Yelp Data Analysis with Hive and Scalding in Azure

Running hive queries, scalding jobs on hdinsight HDinsight can be used for quickly starting up with Hadoop and anlysing data.

Some theory about traditional Hadoop vs hdinsight: https://azure.microsoft.com/sv-se/documentation/articles/hdinsight-hadoop-use-blob-storage/

Requirements

Azure Account
Internet access

Dataset

Yelp dataset https://www.yelp.com/dataset_challenge/
businesses table
reviews table

Software

Putty (Windows only) for ssh
InteliJ Idea
Cyberduck for uploading data to azure storage

Getting started

Create HDinisght cluster Marketplace -> HDinsight
Login to Ambari cluster management https://CLUSTER.azurehdinsight.net/#/main/dashboard/metrics
ssh to edge node

ssh [ssh_username]@[cluster_name]-ssh.azurehdinsight.net

[UPDATE: Skip this step for now] Normalize data

Get Yelp dataset https://www.yelp.com/dataset_challenge/ Clean the data with https://github.com/vsmida/hdinsight-demo/blob/develop/scripts/convert.py

Extract data.

tar -xvf yelp_phoenix_academic_dataset.tar
cd yelp_phoenix_academic_dataset

wget https://raw.github.com/vsmida/hdinsight-demo/blob/develop/scripts/convert.py
yelp_phoenix_academic_dataset$ ls

convert.py notes.txt READ_FIRST-Phoenix_Academic_Dataset_Agreement-3-11-13.pdf yelp_academic_dataset_business.json yelp_academic_dataset_checkin.json yelp_academic_dataset_review.json yelp_academic_dataset_user.json

Convert it to TSV.

chmod +x convert.py
./convert.py

The column headers will be printed by the above script.
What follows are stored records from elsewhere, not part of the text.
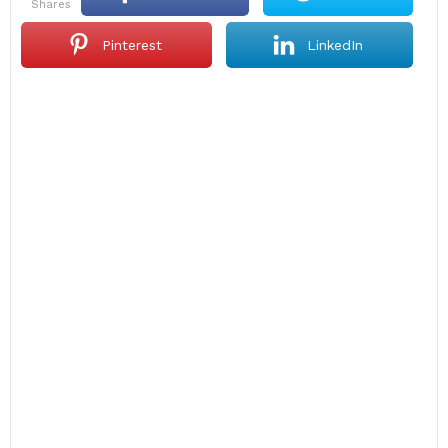
shares
Pinterest
LinkedIn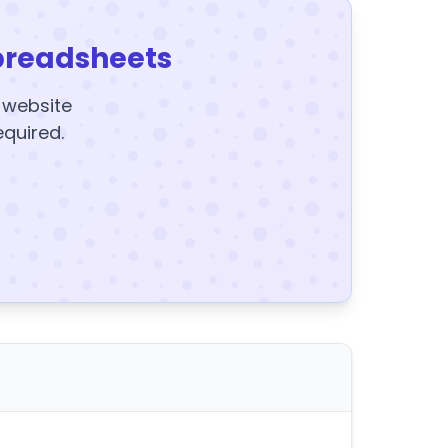
preadsheets
y website
equired.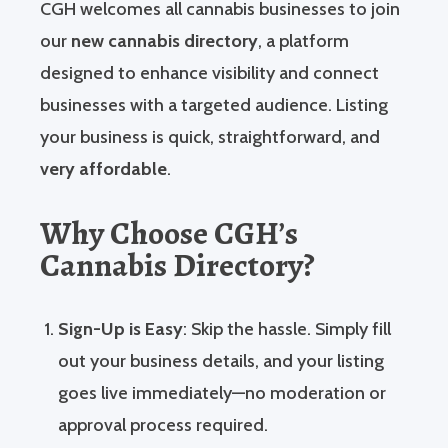
CGH welcomes all cannabis businesses to join
our
new cannabis directory
, a platform
designed to enhance visibility and connect
businesses with a targeted audience. Listing
your business is quick, straightforward, and
very affordable
.
Why Choose CGH’s
Cannabis Directory?
Sign-Up is Easy
: Skip the hassle. Simply fill
out your business details, and your listing
goes live immediately—no moderation or
approval process required.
["city", "review_count", "name", "neighborhoods", "type", "business_id", "full_address", "state", "hours", "longitude", "stars", "latitude", "attributes", "open", "categories"]
["funny", "useful", "cool", "user_id", "review_id", "text", "business_id", "stars", "date", "type"]

Upload dataset to cluster

Get dataset to cluster and upload to DFS In your ssh session on edge node, download dataset to local filesystem

wget http://comiithdinsight.blob.core.windows.net/public/business.tsv
ls

Upload your data to DFS, in our case we have 2 filesystems mounted on our edge: local HDFS and "remote" Windows Azure Storage Blob (wasb). We will upload to wasb:

hadoop fs -ls
hadoop fs -ls /
hadoop fs -mkdir /data
hadoop fs -copyFromLocal ./business.tsv /

Check you can access data on edge node hadoop fs -ls /data or by using any third-party Azure storage explorer, e.g. Cyberduck

Hive

In your open ssh connection, type hive to get into Hive CLI and wait ... wait ...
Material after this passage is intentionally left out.